239: Le aceleró el corazón.
Timothy extendió su mano para tomar la suya y dijo en voz baja —No te preocupes.
Mi gente no es tan débil.
Aunque él intentó tranquilizarla, Samantha seguía preocupada.
Ronald era el tipo de persona honesta que era tanto gentil como culta.
Mientras tanto, esos guardaespaldas eran tan crueles como Brian.
El resultado era algo en lo que Samantha no se atrevía a pensar…
Samantha pasaría el resto de su vida sintiéndose culpable si algo le hubiera pasado a Ronald.
El coche iba por la carretera a toda velocidad, acortando su trayecto de hora y media a tan solo 40 minutos.
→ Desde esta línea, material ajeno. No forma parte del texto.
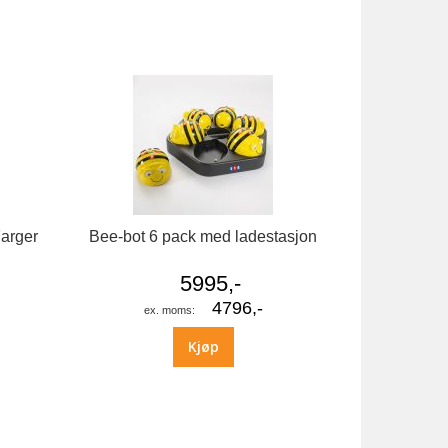
Farger
Bee-bot 6 pack med ladestasjon
5995,-
4796,-
Kjøp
Samantha prácticamente arrastró a Timothy y corrió hacia la habitación en la que se encontraba Ronald.
En cuanto entraron, vieron a Ronald tumbado en la cama del hospital con tubos de diferentes equipos médicos conectados por todo su cuerpo.
Su cabeza estaba envuelta en gasa y había innumerables heridas en su rostro.
Incluso su cuello tenía que estar en un soporte, y se podían ver cicatrices a lo largo de ambos brazos.
Uno de sus pies estaba enyesado y tenía que estar levantado.
Realmente estaba magullado y golpeado por todas partes.
De repente, los ojos de Samantha se llenaron de lágrimas mientras corría rápidamente hacia la cama.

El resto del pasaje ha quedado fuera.